Since the main use case for the safe proxy is to add security and reliability capabilities related to access control, the interfaces exposed by the proxy should use the same external APIs as the target system. As a result, the proxy doesn’t affect the overall user experience. Assuming the safe proxy is transparent, it can simply forward traffic after performing some pre- and postprocessing for validation and logging. The next section discusses one specific instantiation of a safe proxy that we use at Google.  

Google Tool Proxy

     Googlers perform the majority of administrative operations using command-line interface (CLI) tools. Some of these tools are potentially dangerous—for example, certain tools can turn off a server. If such a tool specifies an incorrect scope selector, a command-line invocation can accidentally stop several service frontends, resulting in an outage. It would be difficult and expensive to track every CLI tool, ensure that it performs centralized logging, and make certain that sensitive actions have further protections. To address this issue, Google created a Tool Proxy: a binary that exposes a generic RPC method that internally executes the specified command line through a fork and exec. All invocations are controlled through a policy, logged for auditing, and have the ability to require MPA.

  Using the Tool Proxy achieves one of the main goals of Zero Touch Prod: making production safer by not allowing humans to directly access production. Engineers are not able to run arbitrary commands directly on servers; they need to contact the Tool Proxy instead.

 We configure who is allowed to take which actions by using a fine-grained set of policies that carry out the authorization for the RPC method. The policy in example_three_onedot_google_tool_proxy allows a member of group:admin to run the latest version of the borg CLI with any parameter after someone from group:admin-leads approves the command. The Tool Proxy instances are typically deployed as Borg jobs.

config = {
  proxy_role = 'admin-proxy'
  tools = {
    borg = {
      mpm = 'client@live'
      binary_in_mpm = 'borg'
      any_command = true
      allow = ['group:admin']
      require_mpa_approval_from = ['group:admin-leads']
      unit_tests = [{
        expected = 'ALLOW'
        command = 'file.borgcfg up'
      }]
    }
  }
}

The policy in example_three_onedot_google_tool_proxy allows an engineer to run a command to stop a Borg job in production from their workstation by using a command like the following:

$ tool-proxy-cli --proxy_address admin-proxy borg kill ...

This command sends an RPC to the proxy at the specified address, which initiates the following chain of events, as shown in Figure 3-2:

1. The proxy logs all RPCs and checks performed, providing an easy way to audit previously run administrative actions.

2. The proxy checks the policy to ensure the caller is in group:admin.
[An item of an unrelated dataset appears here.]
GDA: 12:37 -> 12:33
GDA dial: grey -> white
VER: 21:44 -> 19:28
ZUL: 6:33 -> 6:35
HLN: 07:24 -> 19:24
3. Since this is a sensitive command, MPA is triggered and the proxy waits for an authorization from a person in group:admin-leads.
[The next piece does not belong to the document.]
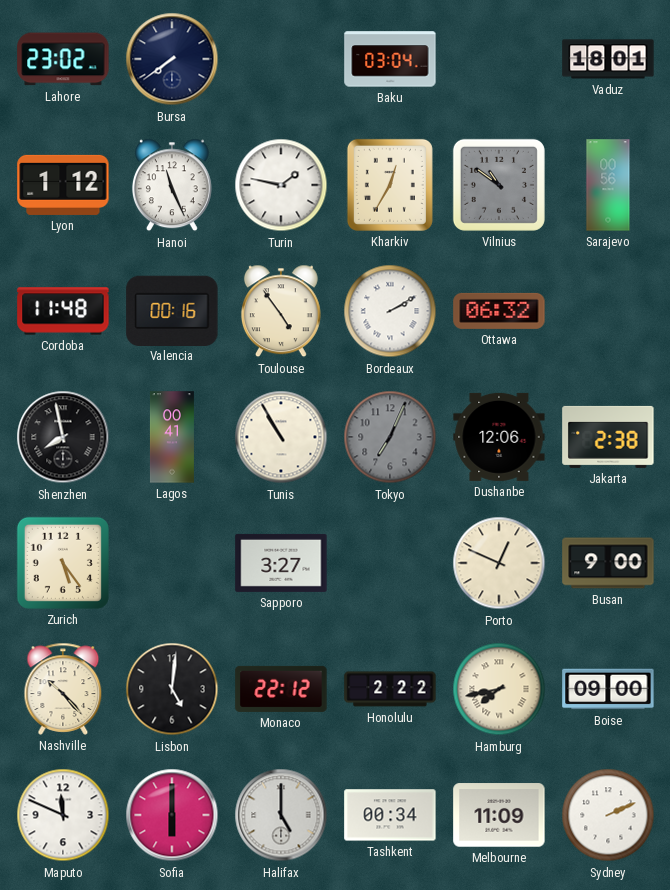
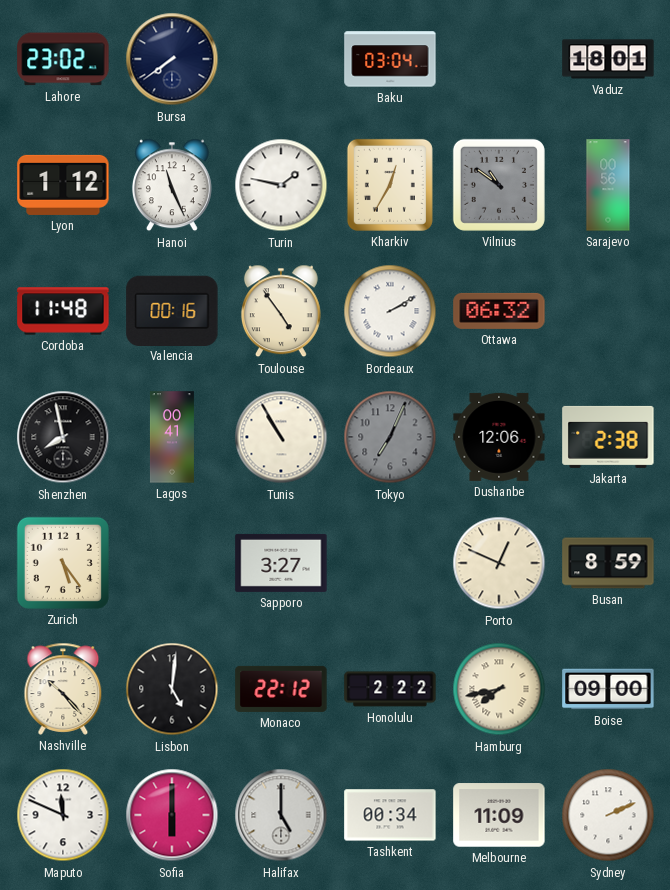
Busan: 9:00 -> 8:59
4. If granted approval, the proxy executes the command, waits for the result, and attaches the return code, stdout, and stderr to the RPC response.
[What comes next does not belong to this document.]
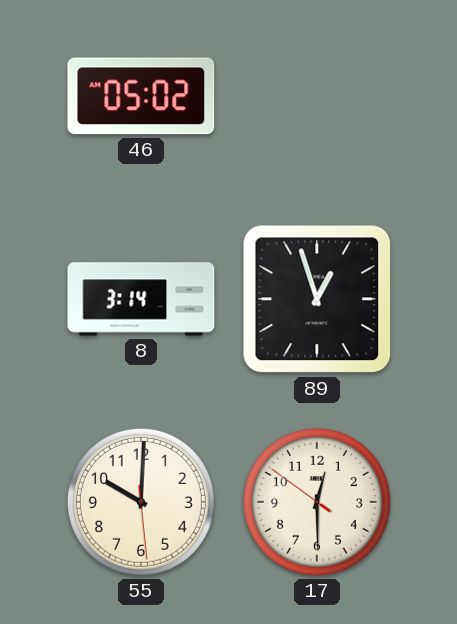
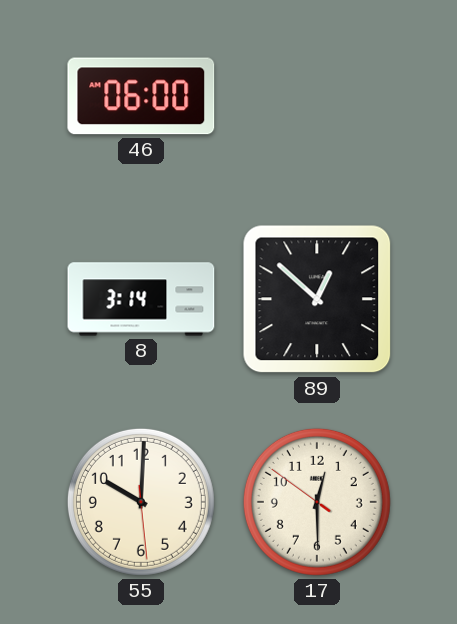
46: 05:02 -> 06:00
89: 12:57 -> 12:52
The Tool Proxy requires a small change to the development workflow: engineers need to prepend their commands with tool-proxy-cli --proxy_address. To ensure privileged users don’t circumvent the proxy, we modified the server to allow only administrative actions to admin-proxy and to deny any direct connections outside of breakglass situations.     

Conclusion

Using safe proxies is one way to add logging and multi-party authorization to a system. Proxies can thus help make your systems more secure and more reliable. This approach can be a cost-effective option for an existing system, but will be much more resilient if paired with other design principles described in Part II. As we discuss in Chapter 4, if you’re starting a new project, you should ideally build your system architecture using frameworks that integrate with logging and access control modules.